まだ新しい土に根が定着していない作物は、うまく水を吸うことができません。不安定な状態で日当たりがいい場所に置くと、葉から水分がどんどん蒸発して枯れてしまいます。
人間も、病み上がりの状態でいきなり活発には動けませんよね。それと同じで、作物も植え替え後は徐々にならしていくことが大切です。まずは日陰で数日様子を見て、しおれたり枯れたりしないのを確認してから日当たりがいい場所に移動させましょう。
ポイント4. 鉢をスタンドに置く
鉢の底穴をふさがないために、スタンドを使いましょう。
基本的に、家庭菜園用の鉢には水はけをよくするための底穴がついています。しかし、地べたに置いた鉢の底穴はたいていの場合ふさがってしまうので、排水性がよくありません。鉢内が過湿状態になり、再び根腐れしてしまうでしょう。
根腐れを防ぐためには、とにかく鉢内の水はけをよくすることが重要です。底穴をふさがないようにスタンドを用意し、湿気の逃げ道を確保してあげてください。
おすすめは「ブラックベース」です。底穴をふさがないうえに、鉢底に風が通るようにデザインされているので、根腐れ防止に効果的ですよ▼
根腐れに気づいたら放置せずに早めに対処しよう!
根腐れを放置していると、腐敗が進んで植物が枯れてしまいます。違和感を覚えたら、早急に対処し復活を目指しましょう。

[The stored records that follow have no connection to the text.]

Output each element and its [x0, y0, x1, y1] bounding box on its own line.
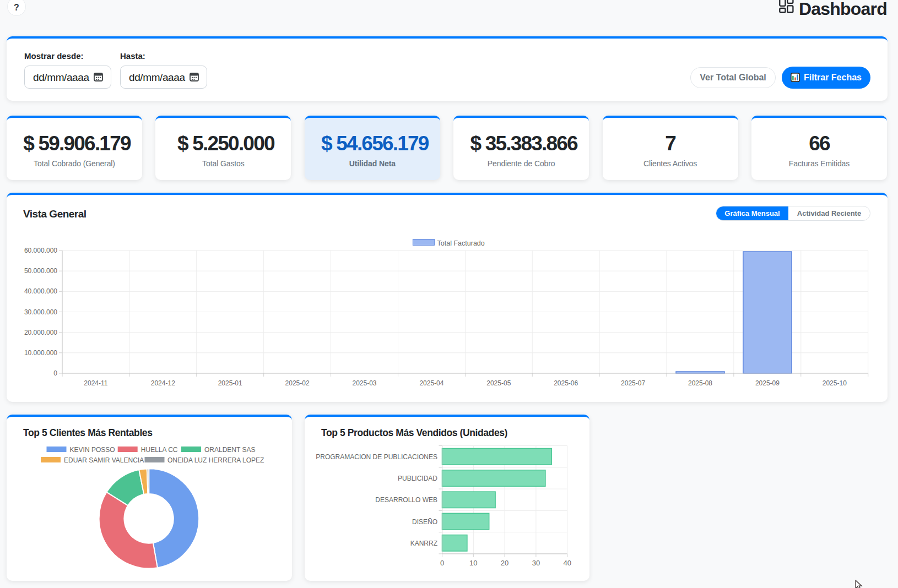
svg-text:10: 10: [469, 559, 477, 567]
svg-text:40.000.000: 40.000.000: [24, 287, 57, 295]
svg-text:2025-06: 2025-06: [554, 379, 578, 387]
svg-text:20: 20: [501, 559, 508, 567]
svg-text:KANRRZ: KANRRZ: [410, 540, 437, 547]
svg-text:2025-05: 2025-05: [486, 379, 511, 387]
svg-text:20.000.000: 20.000.000: [24, 329, 57, 336]
svg-text:30.000.000: 30.000.000: [24, 308, 57, 316]
svg-text:2025-10: 2025-10: [823, 379, 847, 387]
svg-text:2024-11: 2024-11: [84, 379, 107, 387]
svg-text:0: 0: [440, 559, 444, 567]
svg-text:2025-01: 2025-01: [218, 379, 242, 387]
svg-text:10.000.000: 10.000.000: [24, 349, 57, 357]
svg-text:50.000.000: 50.000.000: [24, 267, 57, 275]
svg-text:KEVIN POSSO: KEVIN POSSO: [70, 446, 115, 454]
svg-text:30: 30: [532, 559, 540, 567]
svg-text:EDUAR SAMIR VALENCIA: EDUAR SAMIR VALENCIA: [64, 456, 144, 464]
svg-text:ORALDENT SAS: ORALDENT SAS: [204, 446, 255, 454]
svg-text:2024-12: 2024-12: [151, 379, 175, 387]
svg-text:PROGRAMACION DE PUBLICACIONES: PROGRAMACION DE PUBLICACIONES: [316, 453, 437, 461]
svg-text:Total Facturado: Total Facturado: [437, 239, 485, 247]
svg-text:2025-03: 2025-03: [352, 379, 376, 387]
svg-text:60.000.000: 60.000.000: [24, 247, 57, 254]
svg-text:2025-07: 2025-07: [621, 379, 645, 387]
svg-text:PUBLICIDAD: PUBLICIDAD: [398, 475, 437, 482]
svg-text:40: 40: [563, 559, 571, 567]
svg-text:DESARROLLO WEB: DESARROLLO WEB: [375, 496, 437, 504]
svg-text:2025-04: 2025-04: [419, 379, 443, 387]
svg-text:HUELLA CC: HUELLA CC: [141, 446, 178, 454]
svg-text:2025-08: 2025-08: [688, 379, 712, 387]
svg-text:ONEIDA LUZ HERRERA LOPEZ: ONEIDA LUZ HERRERA LOPEZ: [167, 456, 264, 464]
svg-text:DISEÑO: DISEÑO: [412, 518, 437, 526]
svg-text:2025-09: 2025-09: [755, 379, 780, 387]
svg-text:0: 0: [53, 369, 57, 377]
svg-text:2025-02: 2025-02: [285, 379, 310, 387]
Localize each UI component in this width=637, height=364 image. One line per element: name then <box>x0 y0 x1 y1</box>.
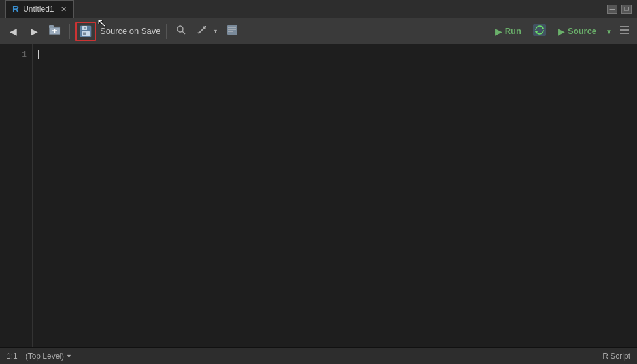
source-run-icon: ▶ <box>558 26 565 37</box>
file-type-label: R Script <box>602 352 630 361</box>
editor-toolbar: ◀ ▶ Source on Save <box>0 18 637 44</box>
scope-label: (Top Level) <box>26 352 64 361</box>
wand-button[interactable] <box>193 22 211 41</box>
status-bar: 1:1 (Top Level) ▼ R Script <box>0 347 637 364</box>
back-button[interactable]: ◀ <box>4 22 22 41</box>
wand-icon <box>197 25 207 38</box>
save-icon <box>80 25 92 37</box>
svg-point-10 <box>177 26 183 32</box>
forward-icon: ▶ <box>31 26 38 37</box>
line-numbers: 1 <box>0 44 33 347</box>
save-button[interactable] <box>75 22 96 41</box>
rerun-icon <box>533 24 546 39</box>
tab-close-button[interactable]: ✕ <box>61 5 67 14</box>
compile-icon <box>226 25 238 38</box>
title-bar: R Untitled1 ✕ — ❐ <box>0 0 637 18</box>
line-number-1: 1 <box>5 48 27 61</box>
source-dropdown-button[interactable]: ▼ <box>604 25 613 38</box>
source-label: Source <box>568 26 596 36</box>
wand-dropdown-button[interactable]: ▼ <box>211 22 220 41</box>
svg-line-14 <box>198 32 199 33</box>
divider-1 <box>69 24 70 39</box>
cursor-position: 1:1 <box>7 352 18 361</box>
divider-2 <box>166 24 167 39</box>
chevron-down-icon: ▼ <box>213 28 218 35</box>
text-cursor <box>38 50 39 59</box>
restore-button[interactable]: ❐ <box>621 5 632 14</box>
folder-icon <box>49 25 61 37</box>
source-button[interactable]: ▶ Source <box>553 24 602 39</box>
minimize-button[interactable]: — <box>607 5 617 14</box>
svg-rect-9 <box>83 32 86 35</box>
svg-line-11 <box>182 31 185 34</box>
editor-content[interactable] <box>33 44 637 347</box>
window-controls: — ❐ <box>607 5 632 14</box>
run-label: Run <box>505 26 521 36</box>
run-icon: ▶ <box>495 26 502 37</box>
hamburger-icon <box>619 25 630 37</box>
svg-rect-16 <box>227 25 237 35</box>
rerun-button[interactable] <box>529 22 550 41</box>
source-on-save-label: Source on Save <box>100 26 161 36</box>
svg-line-12 <box>199 28 204 33</box>
toolbar-menu-button[interactable] <box>616 23 633 40</box>
forward-button[interactable]: ▶ <box>25 22 43 41</box>
status-right: R Script <box>602 352 630 361</box>
svg-point-15 <box>205 26 206 27</box>
toolbar-right: ▶ Run ▶ Source ▼ <box>490 22 633 41</box>
svg-rect-7 <box>84 27 86 29</box>
run-button[interactable]: ▶ Run <box>490 24 526 39</box>
show-in-files-button[interactable] <box>46 22 64 41</box>
search-icon <box>176 25 186 38</box>
wand-dropdown[interactable]: ▼ <box>193 22 220 41</box>
scope-chevron-icon: ▼ <box>66 353 72 359</box>
editor-container: 1 <box>0 44 637 347</box>
back-icon: ◀ <box>10 26 17 37</box>
compile-button[interactable] <box>223 22 241 41</box>
tab-untitled1[interactable]: R Untitled1 ✕ <box>5 0 74 18</box>
svg-rect-1 <box>49 25 54 28</box>
find-button[interactable] <box>172 22 190 41</box>
scope-indicator[interactable]: (Top Level) ▼ <box>26 352 72 361</box>
tab-label: Untitled1 <box>23 5 54 14</box>
r-file-icon: R <box>12 4 19 14</box>
source-chevron-icon: ▼ <box>606 28 612 35</box>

ただし、根腐れからの復活確率は100%ではありません。リカバリーがうまくいかないこともありますが、「また元気な姿を見せてくれるかもしれない」と期待をこめて、放置したままにせず対処してあげてください。
※家庭菜園は、人によってやり方が異なります。当サイトの内容は筆者の知識・経験に基づいたものであり、他の人のやり方や考え方が間違っていると指摘するものではありません。